Sobre o que é o filme ‘Two Prosecutors’?

‘Two Prosecutors’ é um drama histórico que se passa durante o Grande Expurgo de Stalin na União Soviética em 1937. O filme segue um jovem promotor que, após receber uma carta de um prisioneiro, decide buscar justiça em meio a um regime opressor e paranoico.

O filme ‘Two Prosecutors’ é baseado em fatos reais?

Sim, o filme é uma adaptação do livro de mesmo nome escrito por Georgy Demidov, que foi um sobrevivente dos Gulags (campos de trabalho forçado soviéticos). A história reflete as experiências brutais da época.

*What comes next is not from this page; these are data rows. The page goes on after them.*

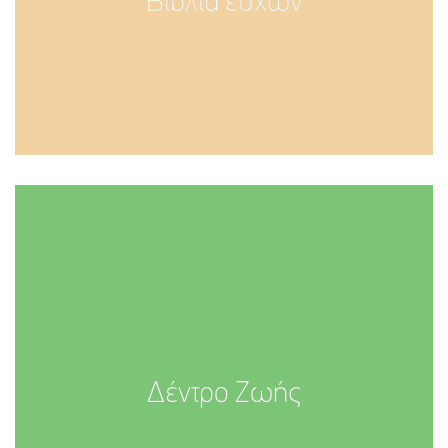
Βιβλία ευχών
Δέντρο Ζωής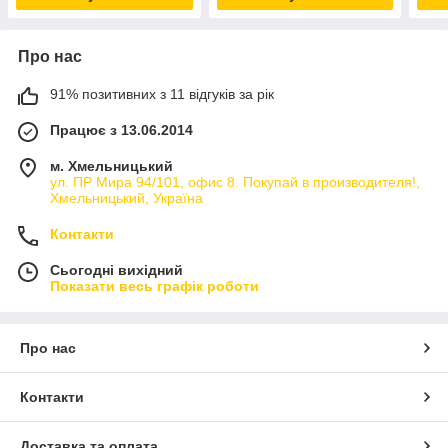
Про нас
91% позитивних з 11 відгуків за рік
Працює з 13.06.2014
м. Хмельницький
ул. ПР Мира 94/101, офис 8. Покупай в производителя!,
Хмельницький, Україна
Контакти
Сьогодні вихідний
Показати весь графік роботи
Про нас
Контакти
Доставка та оплата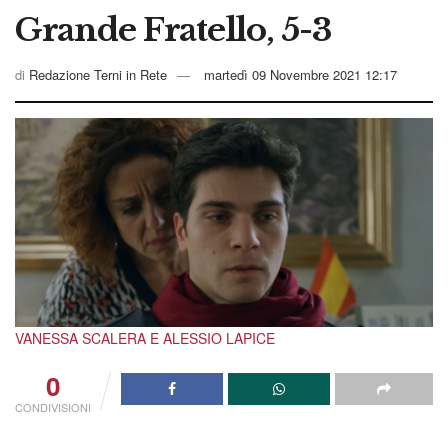
Grande Fratello, 5-3
di
Redazione Terni in Rete
martedì 09 Novembre 2021 12:17
VANESSA SCALERA E ALESSIO LAPICE
0
CONDIVISIONI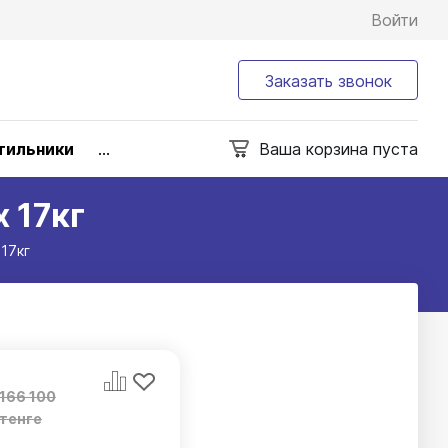
Войти
Заказать звонок
тильники
...
Ваша корзина пуста
 17кг
17кг
166 100
тенге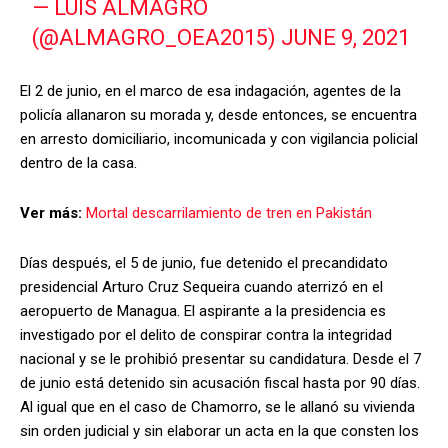
— LUIS ALMAGRO
(@ALMAGRO_OEA2015)
JUNE 9, 2021
El 2 de junio, en el marco de esa indagación, agentes de la
policía allanaron su morada y, desde entonces, se encuentra
en arresto domiciliario, incomunicada y con vigilancia policial
dentro de la casa.
Ver más:
Mortal descarrilamiento de tren en Pakistán
Días después, el 5 de junio, fue detenido el precandidato
presidencial Arturo Cruz Sequeira cuando aterrizó en el
aeropuerto de Managua. El aspirante a la presidencia es
investigado por el delito de conspirar contra la integridad
nacional y se le prohibió presentar su candidatura. Desde el 7
de junio está detenido sin acusación fiscal hasta por 90 días.
Al igual que en el caso de Chamorro, se le allanó su vivienda
sin orden judicial y sin elaborar un acta en la que consten los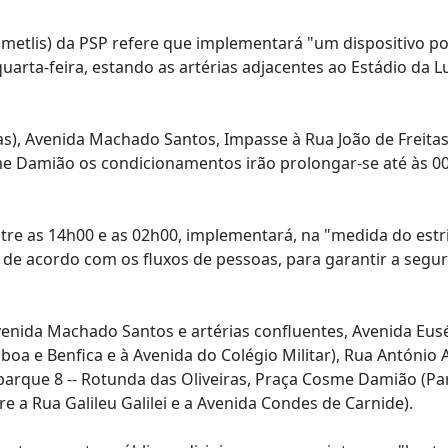
tlis) da PSP refere que implementará "um dispositivo pol
uarta-feira, estando as artérias adjacentes ao Estádio da L
as), Avenida Machado Santos, Impasse à Rua João de Freita
sme Damião os condicionamentos irão prolongar-se até às 0
 entre as 14h00 e as 02h00, implementará, na "medida do est
, de acordo com os fluxos de pessoas, para garantir a segu
enida Machado Santos e artérias confluentes, Avenida Eus
sboa e Benfica e à Avenida do Colégio Militar), Rua António 
 parque 8 -- Rotunda das Oliveiras, Praça Cosme Damião (P
e a Rua Galileu Galilei e a Avenida Condes de Carnide).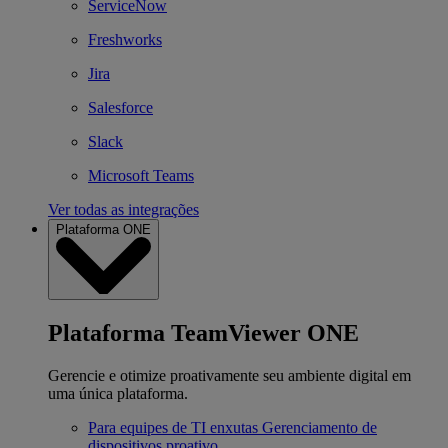
ServiceNow
Freshworks
Jira
Salesforce
Slack
Microsoft Teams
Ver todas as integrações
Plataforma ONE
Plataforma TeamViewer ONE
Gerencie e otimize proativamente seu ambiente digital em
uma única plataforma.
Para equipes de TI enxutas
Gerenciamento de
dispositivos proativo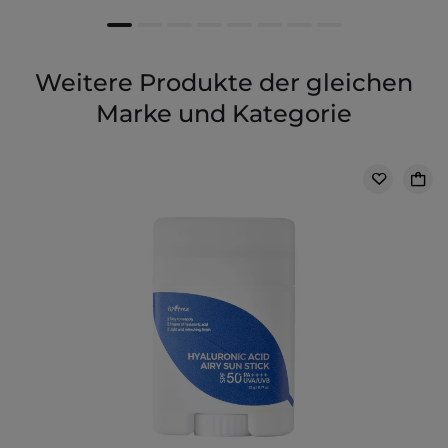
Weitere Produkte der gleichen
Marke und Kategorie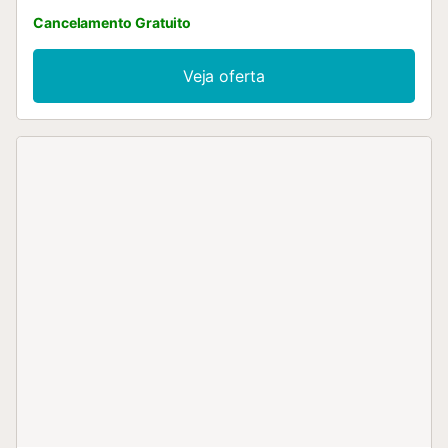
Cancelamento Gratuito
Veja oferta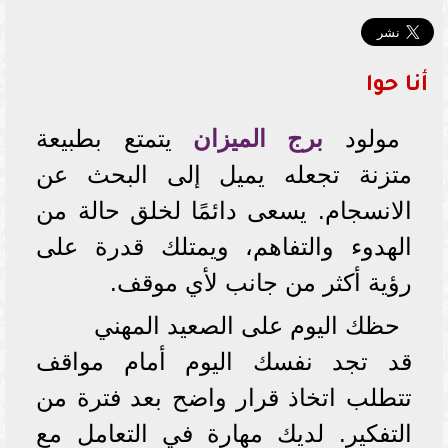
أنا حوا
مولود
برج الميزان
يتمتع بطبيعة
متزنة تجعله يميل إلى البحث عن
الانسجام. يسعى دائمًا لخلق حالة من
الهدوء والتفاهم، ويمتلك قدرة على
رؤية أكثر من جانب لأي موقف.
حظك اليوم على الصعيد المهني
قد تجد نفسك اليوم أمام مواقف
تتطلب اتخاذ قرار واضح بعد فترة من
التفكير. لديك مهارة في التعامل مع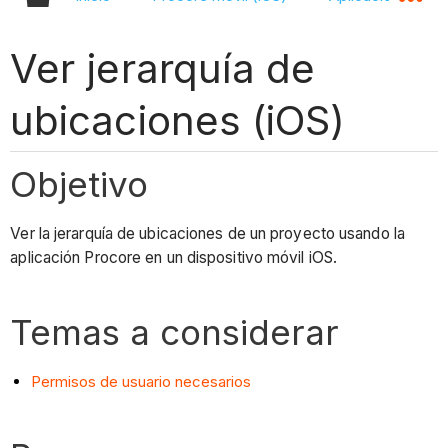
Ver jerarquía de
ubicaciones (iOS)
Objetivo
Ver la jerarquía de ubicaciones de un proyecto usando la
aplicación Procore en un dispositivo móvil iOS.
Temas a considerar
Permisos de usuario necesarios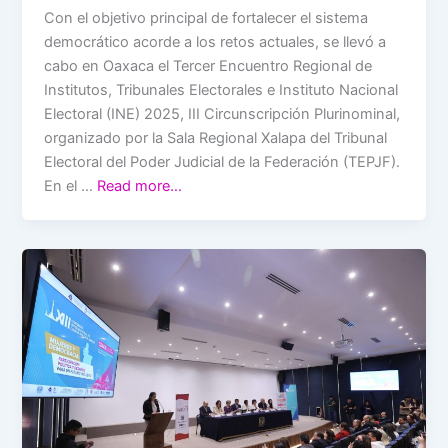
Con el objetivo principal de fortalecer el sistema
democrático acorde a los retos actuales, se llevó a
cabo en Oaxaca el Tercer Encuentro Regional de
Institutos, Tribunales Electorales e Instituto Nacional
Electoral (INE) 2025, III Circunscripción Plurinominal,
organizado por la Sala Regional Xalapa del Tribunal
Electoral del Poder Judicial de la Federación (TEPJF).
En el …
Read more…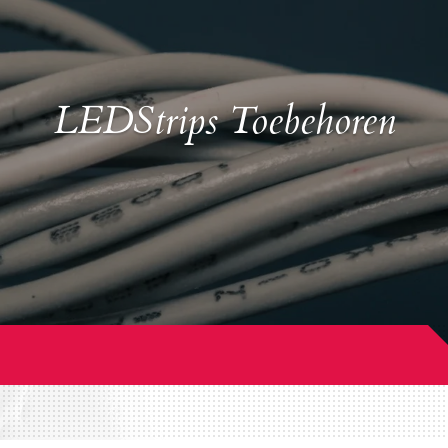
LEDStrips Toebehoren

Quem dirigiu ‘Two Prosecutors’?

O filme foi dirigido pelo cineasta ucraniano Sergei Loznitsa, conhecido por seus documentários e dramas com forte cunho social e histórico.

Qual o contexto histórico do Grande Expurgo retratado no filme?

O Grande Expurgo (ou Grande Terror) foi uma campanha de repressão política na União Soviética liderada por Joseph Stalin nos anos 1930. Milhões de pessoas foram presas, exiladas ou executadas sob acusações, muitas vezes falsas, de traição ou sabotagem.

Qual a importância de assistir a ‘Two Prosecutors’?

Além de ser um drama envolvente, o filme serve como uma lição de história sobre os perigos do autoritarismo e da perseguição política. Ele convida à reflexão sobre a justiça, a verdade e a vigilância necessária para evitar a repetição de momentos sombrios do passado.